We got a comment last week from Lauren asking for advice in taking the step from car-light family to car-free family. She writes:
“My family (two grown-ups one 3.5 year old) have been day dreaming about being car free for a while- since we already owned a car, it was easy to just do our best being car light. Since our car has now taken it’s last trip (by way of a high speed car wreck) we have the perfect opportunity to take the challenge on. I love the IDEA of car free, but things like, snow, illness, and visiting the grandparents makes me worry. I have been reading your blog and have found it very helpful and comforting. Right now we have a simple set up- two old bikes, a child bike seat and a burley trailer (with no rain cover)… but we have daycare that is walkable and work near the bike path. Any advice for some essentials to make life easier? … (Our t-stop is Alewife too, maybe someday we will see you out there!)”

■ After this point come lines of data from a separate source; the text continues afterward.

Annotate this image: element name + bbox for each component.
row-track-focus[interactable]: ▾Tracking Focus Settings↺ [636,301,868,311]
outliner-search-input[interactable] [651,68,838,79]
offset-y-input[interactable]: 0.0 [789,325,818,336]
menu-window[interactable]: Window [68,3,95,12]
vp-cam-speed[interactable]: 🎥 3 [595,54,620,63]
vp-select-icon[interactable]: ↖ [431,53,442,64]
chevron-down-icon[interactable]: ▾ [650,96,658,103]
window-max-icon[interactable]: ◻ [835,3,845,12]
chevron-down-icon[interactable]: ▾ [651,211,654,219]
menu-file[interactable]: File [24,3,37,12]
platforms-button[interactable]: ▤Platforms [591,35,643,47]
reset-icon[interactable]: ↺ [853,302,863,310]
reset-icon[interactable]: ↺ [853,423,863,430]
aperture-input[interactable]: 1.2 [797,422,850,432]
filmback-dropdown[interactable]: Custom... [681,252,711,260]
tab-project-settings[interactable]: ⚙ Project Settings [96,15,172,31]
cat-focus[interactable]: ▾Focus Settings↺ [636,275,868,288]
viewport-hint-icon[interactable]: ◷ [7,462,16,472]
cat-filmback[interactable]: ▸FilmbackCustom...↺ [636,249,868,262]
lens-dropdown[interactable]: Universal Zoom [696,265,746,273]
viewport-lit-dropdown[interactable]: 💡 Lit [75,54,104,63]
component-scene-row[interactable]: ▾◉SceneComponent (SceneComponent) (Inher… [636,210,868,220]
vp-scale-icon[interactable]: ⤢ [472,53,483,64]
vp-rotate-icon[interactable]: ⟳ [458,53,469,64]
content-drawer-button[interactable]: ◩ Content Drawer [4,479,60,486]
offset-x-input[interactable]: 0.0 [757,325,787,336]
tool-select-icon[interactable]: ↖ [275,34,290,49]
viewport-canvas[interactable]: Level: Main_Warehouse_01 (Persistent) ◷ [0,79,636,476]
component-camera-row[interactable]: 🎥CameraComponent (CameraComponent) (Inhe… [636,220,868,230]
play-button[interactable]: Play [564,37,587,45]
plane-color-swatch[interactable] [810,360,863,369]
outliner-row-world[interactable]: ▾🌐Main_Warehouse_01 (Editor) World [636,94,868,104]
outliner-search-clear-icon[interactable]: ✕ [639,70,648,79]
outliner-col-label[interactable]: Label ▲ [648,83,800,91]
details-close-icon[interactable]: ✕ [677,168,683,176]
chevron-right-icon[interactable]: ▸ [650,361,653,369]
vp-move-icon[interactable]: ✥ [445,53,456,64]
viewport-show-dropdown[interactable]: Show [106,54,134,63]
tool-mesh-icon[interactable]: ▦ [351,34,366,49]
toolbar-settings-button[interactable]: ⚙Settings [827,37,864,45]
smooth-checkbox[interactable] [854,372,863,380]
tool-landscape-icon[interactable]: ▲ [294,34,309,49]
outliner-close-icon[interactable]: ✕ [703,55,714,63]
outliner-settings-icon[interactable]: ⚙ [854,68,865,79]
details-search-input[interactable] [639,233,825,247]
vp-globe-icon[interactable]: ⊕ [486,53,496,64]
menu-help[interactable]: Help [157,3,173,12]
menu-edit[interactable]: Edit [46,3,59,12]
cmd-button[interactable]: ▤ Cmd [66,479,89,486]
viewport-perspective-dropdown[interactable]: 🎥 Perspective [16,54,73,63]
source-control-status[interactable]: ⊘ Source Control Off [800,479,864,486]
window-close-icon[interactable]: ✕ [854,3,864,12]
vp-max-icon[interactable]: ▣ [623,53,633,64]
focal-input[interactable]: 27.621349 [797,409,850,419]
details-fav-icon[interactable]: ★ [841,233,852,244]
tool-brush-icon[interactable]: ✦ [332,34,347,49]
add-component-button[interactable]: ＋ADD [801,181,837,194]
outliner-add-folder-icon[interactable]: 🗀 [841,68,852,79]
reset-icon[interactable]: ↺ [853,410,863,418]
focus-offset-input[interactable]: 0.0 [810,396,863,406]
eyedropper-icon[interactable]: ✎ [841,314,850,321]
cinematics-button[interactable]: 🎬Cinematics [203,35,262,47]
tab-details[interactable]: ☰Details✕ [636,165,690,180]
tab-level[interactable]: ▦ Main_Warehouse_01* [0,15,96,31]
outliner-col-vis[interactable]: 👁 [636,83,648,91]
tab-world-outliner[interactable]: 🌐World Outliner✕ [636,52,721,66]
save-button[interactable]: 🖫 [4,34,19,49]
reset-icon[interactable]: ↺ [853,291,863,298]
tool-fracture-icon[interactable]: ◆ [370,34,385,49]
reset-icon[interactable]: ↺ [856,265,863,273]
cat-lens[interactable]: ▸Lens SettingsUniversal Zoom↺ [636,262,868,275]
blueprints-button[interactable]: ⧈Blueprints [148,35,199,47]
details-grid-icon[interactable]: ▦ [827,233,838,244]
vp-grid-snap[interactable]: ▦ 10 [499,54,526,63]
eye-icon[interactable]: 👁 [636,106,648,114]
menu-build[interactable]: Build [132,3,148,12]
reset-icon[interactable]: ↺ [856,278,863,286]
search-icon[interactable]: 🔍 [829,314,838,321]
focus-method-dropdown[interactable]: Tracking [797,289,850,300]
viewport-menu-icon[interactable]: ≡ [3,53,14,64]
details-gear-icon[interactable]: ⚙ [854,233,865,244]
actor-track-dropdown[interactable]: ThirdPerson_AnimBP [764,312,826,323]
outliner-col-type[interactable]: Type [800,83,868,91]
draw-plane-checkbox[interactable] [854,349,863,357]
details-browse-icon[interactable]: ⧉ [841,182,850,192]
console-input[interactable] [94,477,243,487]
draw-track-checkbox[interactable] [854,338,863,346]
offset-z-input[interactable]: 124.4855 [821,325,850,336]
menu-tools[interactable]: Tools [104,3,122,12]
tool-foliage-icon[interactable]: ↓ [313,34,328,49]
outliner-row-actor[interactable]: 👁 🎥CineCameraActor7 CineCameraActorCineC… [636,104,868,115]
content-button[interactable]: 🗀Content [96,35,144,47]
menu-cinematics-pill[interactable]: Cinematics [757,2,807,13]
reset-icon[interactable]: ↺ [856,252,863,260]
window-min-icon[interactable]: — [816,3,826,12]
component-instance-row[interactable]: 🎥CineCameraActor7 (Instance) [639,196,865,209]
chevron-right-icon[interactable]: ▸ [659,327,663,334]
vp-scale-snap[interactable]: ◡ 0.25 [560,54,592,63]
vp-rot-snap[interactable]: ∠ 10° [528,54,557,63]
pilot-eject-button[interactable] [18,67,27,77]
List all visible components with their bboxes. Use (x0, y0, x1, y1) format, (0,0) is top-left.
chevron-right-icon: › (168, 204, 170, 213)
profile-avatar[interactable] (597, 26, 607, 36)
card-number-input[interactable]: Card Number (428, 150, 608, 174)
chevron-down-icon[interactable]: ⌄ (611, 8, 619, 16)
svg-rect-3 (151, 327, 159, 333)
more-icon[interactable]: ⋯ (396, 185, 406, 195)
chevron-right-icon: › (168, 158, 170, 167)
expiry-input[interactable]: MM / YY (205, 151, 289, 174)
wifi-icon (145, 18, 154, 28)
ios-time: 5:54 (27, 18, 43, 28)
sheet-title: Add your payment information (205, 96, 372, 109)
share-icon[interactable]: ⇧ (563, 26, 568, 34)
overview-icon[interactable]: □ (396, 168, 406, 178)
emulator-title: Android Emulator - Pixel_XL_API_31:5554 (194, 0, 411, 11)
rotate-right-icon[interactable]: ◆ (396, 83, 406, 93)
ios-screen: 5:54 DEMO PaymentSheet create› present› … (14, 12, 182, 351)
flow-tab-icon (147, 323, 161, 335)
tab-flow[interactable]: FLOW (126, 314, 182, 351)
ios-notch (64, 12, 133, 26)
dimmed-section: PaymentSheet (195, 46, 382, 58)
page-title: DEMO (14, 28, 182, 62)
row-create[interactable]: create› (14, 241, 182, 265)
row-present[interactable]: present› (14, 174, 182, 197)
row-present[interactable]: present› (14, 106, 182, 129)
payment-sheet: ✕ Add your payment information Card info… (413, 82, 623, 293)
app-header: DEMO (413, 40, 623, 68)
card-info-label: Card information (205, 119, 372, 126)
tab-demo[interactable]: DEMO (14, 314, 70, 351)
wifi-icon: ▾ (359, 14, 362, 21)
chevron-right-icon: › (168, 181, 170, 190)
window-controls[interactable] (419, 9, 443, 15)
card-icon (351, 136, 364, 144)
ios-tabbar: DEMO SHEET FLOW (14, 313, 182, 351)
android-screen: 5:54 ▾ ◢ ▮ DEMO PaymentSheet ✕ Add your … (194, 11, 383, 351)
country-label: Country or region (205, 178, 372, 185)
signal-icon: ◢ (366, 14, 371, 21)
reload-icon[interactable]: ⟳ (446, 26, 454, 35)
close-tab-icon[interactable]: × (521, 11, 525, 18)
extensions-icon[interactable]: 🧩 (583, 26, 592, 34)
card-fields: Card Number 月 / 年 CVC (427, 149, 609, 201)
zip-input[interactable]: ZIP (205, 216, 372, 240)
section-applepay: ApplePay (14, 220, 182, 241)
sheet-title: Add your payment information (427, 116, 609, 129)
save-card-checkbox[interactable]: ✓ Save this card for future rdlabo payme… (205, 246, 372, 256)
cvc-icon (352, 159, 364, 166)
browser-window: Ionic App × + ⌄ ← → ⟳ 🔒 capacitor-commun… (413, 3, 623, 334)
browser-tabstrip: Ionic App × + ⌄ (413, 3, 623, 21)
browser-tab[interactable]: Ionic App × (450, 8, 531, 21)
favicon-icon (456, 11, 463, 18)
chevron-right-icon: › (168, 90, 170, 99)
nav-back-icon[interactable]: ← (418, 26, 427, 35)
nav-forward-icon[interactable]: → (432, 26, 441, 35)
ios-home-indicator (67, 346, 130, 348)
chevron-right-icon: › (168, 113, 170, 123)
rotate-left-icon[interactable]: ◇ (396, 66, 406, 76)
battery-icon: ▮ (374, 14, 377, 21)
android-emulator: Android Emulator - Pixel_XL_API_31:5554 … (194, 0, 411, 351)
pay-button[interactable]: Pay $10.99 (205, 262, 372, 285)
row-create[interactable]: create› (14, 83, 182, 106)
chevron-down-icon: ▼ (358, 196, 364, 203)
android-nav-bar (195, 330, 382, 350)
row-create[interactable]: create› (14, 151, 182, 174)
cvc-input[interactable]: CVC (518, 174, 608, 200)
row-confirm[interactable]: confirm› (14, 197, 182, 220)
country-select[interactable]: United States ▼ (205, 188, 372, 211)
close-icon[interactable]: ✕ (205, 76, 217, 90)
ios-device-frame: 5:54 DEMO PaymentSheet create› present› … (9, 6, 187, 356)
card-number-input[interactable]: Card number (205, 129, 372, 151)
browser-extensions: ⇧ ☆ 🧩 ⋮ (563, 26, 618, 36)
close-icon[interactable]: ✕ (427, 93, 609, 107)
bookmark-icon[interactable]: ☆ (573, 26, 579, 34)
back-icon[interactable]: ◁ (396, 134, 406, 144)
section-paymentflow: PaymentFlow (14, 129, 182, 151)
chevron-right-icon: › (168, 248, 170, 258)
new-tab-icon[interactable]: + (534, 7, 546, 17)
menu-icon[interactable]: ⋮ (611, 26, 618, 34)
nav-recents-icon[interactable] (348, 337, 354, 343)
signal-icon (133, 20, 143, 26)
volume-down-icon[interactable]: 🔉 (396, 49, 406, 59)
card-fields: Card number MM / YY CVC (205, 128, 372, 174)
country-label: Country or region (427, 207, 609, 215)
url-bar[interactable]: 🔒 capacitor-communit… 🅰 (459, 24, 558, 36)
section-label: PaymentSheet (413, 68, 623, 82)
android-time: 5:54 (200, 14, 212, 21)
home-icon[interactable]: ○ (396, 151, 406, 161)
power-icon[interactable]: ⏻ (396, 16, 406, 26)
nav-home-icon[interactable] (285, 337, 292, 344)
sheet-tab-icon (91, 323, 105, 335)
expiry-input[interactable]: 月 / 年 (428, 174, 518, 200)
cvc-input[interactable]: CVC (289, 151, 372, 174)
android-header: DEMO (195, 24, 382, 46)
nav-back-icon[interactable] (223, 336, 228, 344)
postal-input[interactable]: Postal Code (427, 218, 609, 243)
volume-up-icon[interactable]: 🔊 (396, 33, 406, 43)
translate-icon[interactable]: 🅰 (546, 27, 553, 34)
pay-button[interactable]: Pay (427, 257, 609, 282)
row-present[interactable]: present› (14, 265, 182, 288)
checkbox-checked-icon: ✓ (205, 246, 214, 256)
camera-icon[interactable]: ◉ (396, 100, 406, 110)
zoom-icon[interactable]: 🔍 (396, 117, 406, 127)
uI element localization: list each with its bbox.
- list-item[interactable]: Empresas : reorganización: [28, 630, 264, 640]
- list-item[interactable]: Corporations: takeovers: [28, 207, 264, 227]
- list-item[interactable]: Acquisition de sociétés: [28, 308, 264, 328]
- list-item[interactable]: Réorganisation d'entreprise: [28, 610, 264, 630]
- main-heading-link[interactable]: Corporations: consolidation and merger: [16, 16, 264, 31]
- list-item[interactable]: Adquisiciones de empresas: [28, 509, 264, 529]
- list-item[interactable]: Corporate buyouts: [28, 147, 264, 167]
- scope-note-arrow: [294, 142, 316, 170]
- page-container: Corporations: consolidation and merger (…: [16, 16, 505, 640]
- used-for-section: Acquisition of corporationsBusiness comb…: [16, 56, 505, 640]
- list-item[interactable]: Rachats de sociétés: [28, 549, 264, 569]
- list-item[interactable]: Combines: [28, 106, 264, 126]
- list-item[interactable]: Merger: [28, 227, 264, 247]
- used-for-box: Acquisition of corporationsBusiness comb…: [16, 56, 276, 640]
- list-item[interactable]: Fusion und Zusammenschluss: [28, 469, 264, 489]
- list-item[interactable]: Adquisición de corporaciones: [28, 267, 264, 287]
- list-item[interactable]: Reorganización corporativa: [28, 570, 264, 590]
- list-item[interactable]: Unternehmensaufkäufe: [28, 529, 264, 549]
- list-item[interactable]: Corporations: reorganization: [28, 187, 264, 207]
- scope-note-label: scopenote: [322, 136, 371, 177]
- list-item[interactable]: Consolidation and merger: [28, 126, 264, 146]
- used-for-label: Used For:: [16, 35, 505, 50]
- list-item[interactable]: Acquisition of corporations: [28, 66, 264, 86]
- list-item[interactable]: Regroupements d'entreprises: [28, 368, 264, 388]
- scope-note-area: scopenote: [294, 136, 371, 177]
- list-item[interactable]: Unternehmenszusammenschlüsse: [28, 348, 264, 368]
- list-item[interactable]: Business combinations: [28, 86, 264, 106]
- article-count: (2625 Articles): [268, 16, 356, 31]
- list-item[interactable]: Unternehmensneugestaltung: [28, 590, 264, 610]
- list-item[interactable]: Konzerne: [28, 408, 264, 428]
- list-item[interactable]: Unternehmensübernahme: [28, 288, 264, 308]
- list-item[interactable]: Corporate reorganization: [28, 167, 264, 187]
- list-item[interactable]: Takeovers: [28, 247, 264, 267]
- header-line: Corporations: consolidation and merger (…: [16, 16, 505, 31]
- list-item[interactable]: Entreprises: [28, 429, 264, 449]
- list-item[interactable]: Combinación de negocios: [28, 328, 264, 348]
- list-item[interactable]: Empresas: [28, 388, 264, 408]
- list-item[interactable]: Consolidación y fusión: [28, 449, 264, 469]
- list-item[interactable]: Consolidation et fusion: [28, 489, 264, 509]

I have several thoughts for Lauren, and we’ll get to them, but the most important thing I have to say is that you can do it! You live in our neighborhood, so I know for a fact that the resources are here. Yes, it can feel scary, and you will certainly have to figure out new ways to do some things, but I bet you’ll feel a payoff pretty quickly in terms of your place in our community, your health and that feeling of freedom that comes from knowing you’ll never get a parking ticket again. Now, for the first portion of some more detailed thoughts:
GEAR: It sounds like you have a completely reasonable bike set-up in order to use biking for a lot of your transport needs. Your trailer can be used easily for either kid or cargo, and if you need to haul cargo and kid at once, you can put the kid in the bike seat and haul stuff in the trailer. You might consider getting a hitch on both bikes if you haven’t done so already. You also might consider some rain gear (like a raincover for the trailer, and rain pants and jacket for adults.) The number of days that you can ride comfortably in this area goes up dramatically once you are moderately protected from water. However, that said, we still only have one set of adult rain gear in our house, and we’re fine. I got a LOT happier with my bike commute once I got rain gear, and now that Angela has been borrowing mine while I was on pregnancy bike hiatus, we may need to buck up and get a second set. Mostly though, if your bikes work and you have a way to haul both kid and some cargo, you are fine, and any remaining gear decisions come easier if you go ahead and ride with what you have, and then notice what drives you crazy the most. Then you can find gear that troubleshoots that problem specifically, rather than trying to anticipate all possible needs ahead of time (which will just make you spend a lot of money).
At some point quite soon, your 3.5 y.o. will outgrow the bike seat (most American seats have a 40 pound limit). The trailer work for a while after that, but soon that won’t work either. If you’re a carfree or mostly carfree family, consider the next kid-hauling purchase with cargo as well as kid in mind. The most common next step from the trailer is a trail-a-bike, but like the trailer, that has an extremely limited lifespan and even worse, provides no cargo capacity. If you need the trail-a-bike for the kid and also need to carry groceries what do you do? Well, some folks make giant trains by hooking a trailer to the trail-a-bike, and that does work, but it’s a lot of weight and, in my opinion, a lot of accident risk due to sheer length. Another option is to go with both front and rear panniers on the adult bicycle, which does get you something, but if you need to haul groceries for a whole family, that probably won’t cut it. We love our xtracycle (see also xtracycle.com) for its ability to carry both kid and stuff in a relatively compact package. There are other great cargo options out there (including the ute and the madsen), but from a price perspective, you might have great luck converting one of your existing adult bikes to an xtra, or possibly even both, once the trailer is outgrown. Even though a conversion would cost more than an trailer-bike, it would get you many many more years of use, and would be useful long after the kid bikes on his/her own. But you don’t have to do it now. You can wait, see how your car-free lives unfold, and then assess down the line what next purchase will give your family the most use.